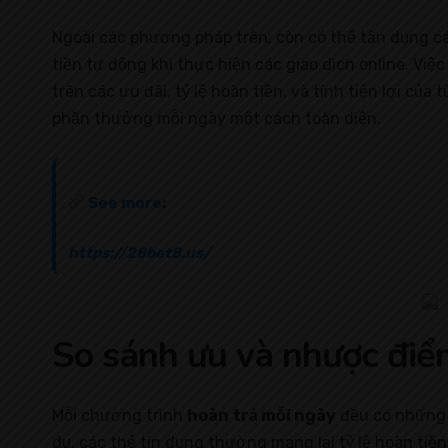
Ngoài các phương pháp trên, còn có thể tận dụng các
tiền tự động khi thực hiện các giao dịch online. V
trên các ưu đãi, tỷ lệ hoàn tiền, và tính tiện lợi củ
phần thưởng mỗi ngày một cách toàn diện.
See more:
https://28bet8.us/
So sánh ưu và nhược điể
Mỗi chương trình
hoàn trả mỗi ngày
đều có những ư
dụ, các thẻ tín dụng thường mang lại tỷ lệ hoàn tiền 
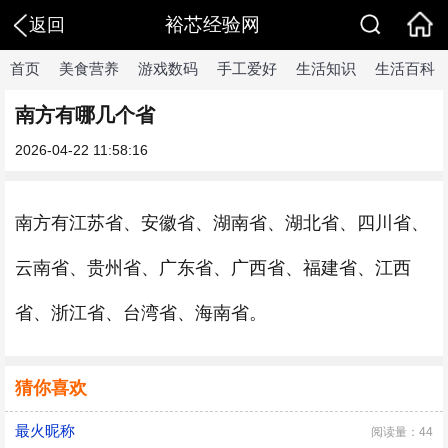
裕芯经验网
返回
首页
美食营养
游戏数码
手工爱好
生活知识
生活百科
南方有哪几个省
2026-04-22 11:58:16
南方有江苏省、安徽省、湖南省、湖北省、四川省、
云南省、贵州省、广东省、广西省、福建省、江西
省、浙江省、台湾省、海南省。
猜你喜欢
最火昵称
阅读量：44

··········

- Assignment
The lines to copy begin with the one containing "đều có những ư" and end with the last line of the entries above; copy them exactly, minus the pictures.

- Solved exercise
đều có những ư
dụ, các thẻ tín dụng thường mang lại tỷ lệ hoàn tiền 
裕芯经验网
返回
首页
美食营养
游戏数码
手工爱好
生活知识
生活百科
南方有哪几个省
2026-04-22 11:58:16
南方有江苏省、安徽省、湖南省、湖北省、四川省、
云南省、贵州省、广东省、广西省、福建省、江西
省、浙江省、台湾省、海南省。
猜你喜欢
最火昵称
阅读量：44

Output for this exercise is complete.